Martin then quotes, accurately, passages from John Tyndall and William Thomson (Lord Kelvin) asserting the impossibility of abiogenesis.

But the question naturally arises, who was the unnamed professor who supposedly described the divine creation of life as a pure humbug? I turned, naturally, to Luther Tracy Townsend’s Collapse of Evolution (1905), the route through which so many such passages entered the creationist literature of the 1920s, and there found more or less the same passage, with the additional sentence “I believe that in a short time real life will be created in the laboratory,” attributed to “[t]he professor of physiological chemistry in the University of Chicago” (which, however, Townsend tactfully refrained from describing as a slaughterhouse of faith). “For a man who professes to be a scientist to employ such language is surprising and almost incredible,” Townsend complains. “Here is nothing but dogmatic assertion, of which a canting clergyman, or mountebank, not to say scientist and university professor, ought to be ashamed.” And so forth. But like Martin he fails to identify the target of his ire.

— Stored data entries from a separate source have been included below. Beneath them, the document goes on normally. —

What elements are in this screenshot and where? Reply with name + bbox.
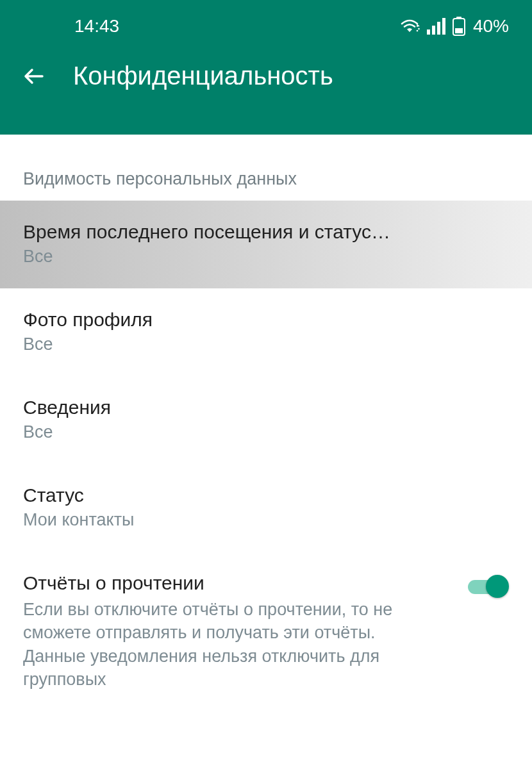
setting-title: Статус bbox=[23, 484, 509, 506]
battery-icon bbox=[453, 17, 465, 36]
setting-read-receipts[interactable]: Отчёты о прочтении Если вы отключите отч… bbox=[0, 552, 532, 713]
switch-thumb bbox=[486, 575, 509, 598]
setting-title: Отчёты о прочтении bbox=[23, 572, 455, 594]
setting-about[interactable]: Сведения Все bbox=[0, 376, 532, 464]
page-title: Конфиденциальность bbox=[73, 62, 333, 90]
setting-last-seen[interactable]: Время последнего посещения и статус… Все bbox=[0, 201, 532, 288]
setting-value: Все bbox=[23, 335, 509, 354]
svg-rect-3 bbox=[432, 26, 435, 35]
back-button[interactable] bbox=[19, 62, 47, 90]
status-time: 14:43 bbox=[23, 16, 119, 37]
setting-profile-photo[interactable]: Фото профиля Все bbox=[0, 288, 532, 376]
setting-value: Все bbox=[23, 422, 509, 442]
svg-point-0 bbox=[417, 30, 419, 32]
svg-point-1 bbox=[418, 28, 420, 30]
svg-rect-8 bbox=[455, 28, 463, 33]
svg-rect-5 bbox=[442, 18, 445, 35]
status-bar: 14:43 bbox=[0, 0, 532, 46]
status-icons: 40% bbox=[399, 16, 509, 37]
svg-rect-4 bbox=[437, 22, 440, 35]
setting-value: Мои контакты bbox=[23, 510, 509, 530]
section-header: Видимость персональных данных bbox=[0, 135, 532, 201]
wifi-icon bbox=[399, 18, 420, 35]
arrow-left-icon bbox=[21, 63, 46, 89]
setting-title: Время последнего посещения и статус… bbox=[23, 221, 509, 243]
setting-title: Фото профиля bbox=[23, 309, 509, 331]
setting-title: Сведения bbox=[23, 397, 509, 418]
signal-icon bbox=[427, 18, 446, 35]
title-bar: Конфиденциальность bbox=[0, 46, 532, 90]
setting-description: Если вы отключите отчёты о прочтении, то… bbox=[23, 598, 420, 691]
app-header: 14:43 bbox=[0, 0, 532, 135]
settings-content: Видимость персональных данных Время посл… bbox=[0, 135, 532, 713]
svg-rect-2 bbox=[427, 29, 430, 35]
setting-value: Все bbox=[23, 247, 509, 267]
battery-percentage: 40% bbox=[473, 16, 509, 37]
read-receipts-toggle[interactable] bbox=[468, 575, 509, 598]
setting-status[interactable]: Статус Мои контакты bbox=[0, 464, 532, 552]
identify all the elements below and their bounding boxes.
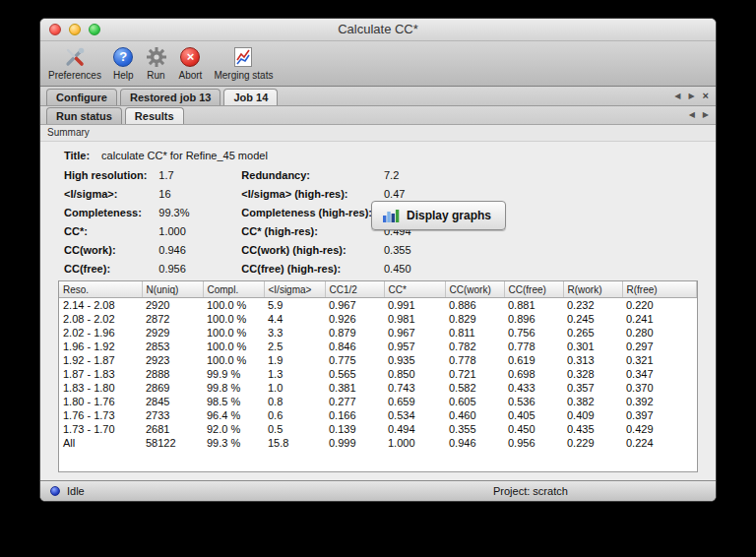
table-cell: 0.619 [504, 353, 563, 367]
table-row[interactable]: 1.73 - 1.70268192.0 %0.50.1390.4940.3550… [59, 422, 697, 436]
table-row[interactable]: 1.80 - 1.76284598.5 %0.80.2770.6590.6050… [59, 395, 697, 408]
zoom-window-button[interactable] [89, 24, 100, 35]
table-cell: 0.397 [622, 408, 697, 422]
stat-value: 1.000 [158, 225, 241, 237]
table-row[interactable]: 1.83 - 1.80286999.8 %1.00.3810.7430.5820… [59, 381, 697, 395]
table-cell: 2929 [142, 326, 203, 340]
column-header[interactable]: R(work) [563, 281, 622, 297]
abort-x-icon [180, 44, 200, 69]
table-cell: 0.277 [325, 395, 384, 408]
table-cell: 1.80 - 1.76 [59, 395, 142, 408]
column-header[interactable]: R(free) [622, 281, 697, 297]
table-cell: 0.926 [325, 312, 384, 326]
table-cell: 1.87 - 1.83 [59, 367, 142, 381]
table-cell: 0.659 [384, 395, 445, 408]
table-cell: 100.0 % [203, 326, 264, 340]
stat-value: 0.355 [384, 244, 414, 256]
table-cell: 0.957 [384, 340, 445, 353]
help-button[interactable]: Help [113, 44, 134, 81]
table-cell: 2920 [142, 297, 203, 312]
tab-run-status[interactable]: Run status [46, 107, 122, 124]
table-cell: 0.229 [563, 436, 622, 450]
table-cell: 0.139 [325, 422, 384, 436]
merging-stats-button[interactable]: Merging stats [214, 44, 273, 81]
table-cell: 3.3 [264, 326, 325, 340]
tab-close-icon[interactable] [703, 91, 709, 101]
table-cell: 0.605 [445, 395, 504, 408]
table-cell: 0.829 [445, 312, 504, 326]
table-cell: 98.5 % [203, 395, 264, 408]
table-cell: 0.347 [622, 367, 697, 381]
run-button[interactable]: Run [146, 44, 167, 81]
column-header[interactable]: Compl. [203, 281, 264, 297]
table-cell: 1.76 - 1.73 [59, 408, 142, 422]
table-cell: 99.3 % [203, 436, 264, 450]
table-cell: 0.782 [445, 340, 504, 353]
tab-scroll-right-icon[interactable] [688, 93, 694, 100]
stats-table-body: 2.14 - 2.082920100.0 %5.90.9670.9910.886… [59, 297, 697, 450]
table-cell: 96.4 % [203, 408, 264, 422]
table-row[interactable]: 1.87 - 1.83288899.9 %1.30.5650.8500.7210… [59, 367, 697, 381]
desktop-background: { "colors": { "accent_blue": "#2a66d9", … [0, 0, 756, 557]
subtab-scroll-left-icon[interactable] [689, 111, 695, 119]
table-cell: 0.321 [622, 353, 697, 367]
table-cell: 92.0 % [203, 422, 264, 436]
tab-results[interactable]: Results [125, 107, 184, 124]
display-graphs-button[interactable]: Display graphs [371, 201, 506, 230]
table-row[interactable]: 2.08 - 2.022872100.0 %4.40.9260.9810.829… [59, 312, 697, 326]
title-label: Title: [64, 150, 101, 161]
table-cell: 99.9 % [203, 367, 264, 381]
table-cell: 0.355 [445, 422, 504, 436]
table-cell: 0.370 [622, 381, 697, 395]
stat-label: <I/sigma> (high-res): [241, 188, 384, 200]
table-row[interactable]: 1.96 - 1.922853100.0 %2.50.8460.9570.782… [59, 340, 697, 353]
help-question-icon [113, 44, 133, 69]
column-header[interactable]: Reso. [59, 281, 142, 297]
window-titlebar[interactable]: Calculate CC* [40, 19, 716, 41]
stat-label: Completeness: [64, 207, 158, 218]
close-window-button[interactable] [49, 24, 61, 35]
table-cell: 100.0 % [203, 297, 264, 312]
toolbar-item-label: Help [113, 70, 134, 81]
table-cell: 0.241 [622, 312, 697, 326]
column-header[interactable]: N(uniq) [142, 281, 203, 297]
table-cell: 0.313 [563, 353, 622, 367]
preferences-button[interactable]: Preferences [48, 44, 101, 81]
table-row[interactable]: All5812299.3 %15.80.9991.0000.9460.9560.… [59, 436, 697, 450]
tab-scroll-left-icon[interactable] [674, 93, 680, 100]
table-row[interactable]: 2.02 - 1.962929100.0 %3.30.8790.9670.811… [59, 326, 697, 340]
tab-job-14[interactable]: Job 14 [223, 89, 278, 105]
table-cell: 0.381 [325, 381, 384, 395]
column-header[interactable]: CC* [384, 281, 445, 297]
stat-label: <I/sigma>: [64, 188, 158, 200]
table-cell: 0.967 [325, 297, 384, 312]
table-cell: 0.935 [384, 353, 445, 367]
table-row[interactable]: 1.76 - 1.73273396.4 %0.60.1660.5340.4600… [59, 408, 697, 422]
table-cell: 0.433 [504, 381, 563, 395]
table-cell: 4.4 [264, 312, 325, 326]
abort-button[interactable]: Abort [179, 44, 203, 81]
table-cell: 58122 [142, 436, 203, 450]
table-cell: 0.582 [445, 381, 504, 395]
table-cell: 0.850 [384, 367, 445, 381]
stat-label: CC(free): [64, 263, 158, 275]
minimize-window-button[interactable] [69, 24, 81, 35]
table-row[interactable]: 2.14 - 2.082920100.0 %5.90.9670.9910.886… [59, 297, 697, 312]
column-header[interactable]: CC(free) [504, 281, 563, 297]
subtab-scroll-right-icon[interactable] [703, 111, 709, 119]
column-header[interactable]: <I/sigma> [264, 281, 325, 297]
stat-label: CC(work): [64, 244, 158, 256]
tab-configure[interactable]: Configure [46, 89, 117, 105]
toolbar: Preferences Help [40, 41, 716, 87]
table-cell: 0.245 [563, 312, 622, 326]
column-header[interactable]: CC(work) [445, 281, 504, 297]
summary-title-row: Title: calculate CC* for Refine_45 model [64, 150, 414, 161]
column-header[interactable]: CC1/2 [325, 281, 384, 297]
table-row[interactable]: 1.92 - 1.872923100.0 %1.90.7750.9350.778… [59, 353, 697, 367]
table-cell: 0.382 [563, 395, 622, 408]
table-cell: 1.3 [264, 367, 325, 381]
table-cell: 0.536 [504, 395, 563, 408]
tab-restored-job-13[interactable]: Restored job 13 [120, 89, 221, 105]
table-cell: 2733 [142, 408, 203, 422]
table-cell: 2681 [142, 422, 203, 436]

Poking around a bit, I found, in the 1905 Kansas City Medical Index-Lancet, a report—reprinted from something called Exchange, of which I am completely ignorant—on “A New Theory as to Life,” which discusses a lecture then recently delivered by Albert P. Mathews of the University of Chicago to his class in physiological chemistry. According to the report, “While refusing to dispute the theory of the Divine origin of life, Prof. Mathews took the stand that the present creation of life has been proved the result of purely physico-chemical reactions. … Prof. Mathews predicted it is only a matter of time before life itself will be produced in the laboratory.” Although none of the sentences quoted by Martin or Townsend appears in the Exchange report, the timing, the description of the lecturer, and the general gist of the lecture all strongly suggest that Mathews was the scientist—although it’s noteworthy that Mathews, far from calling the divine creation of life “a pure humbug,” reportedly refused to dispute it.

Townsend may not, of course, have been reading that report in particular. Mathews’s lecture was widely reported—the first instance I spotted was in the Washington D.C. Evening Star for January 4, 1905, a three-paragraph story on the front page that included “While refusing to dispute the theory of the divine origin of life.” Later in the year, though, a number of newspapers published a brief article under the headline “The Artificial Creation of Life” with the byline “Professor A. P. Mathews.” Much of the passage quoted by Townsend and Martin appears in it, with capitalization used for emphasis (“LIFE originally HAPPENED”): there is no mention of any humbuggery, however, and although optimism about the creation of life in the laboratory is expressed, there is no suggestion that it will follow in a short time. I have to say that I’m dubious that the article was really written by Mathews, whose prose was rather more elegant and studied; I would not exclude the possibility that it was a reporter’s précis of his lecture.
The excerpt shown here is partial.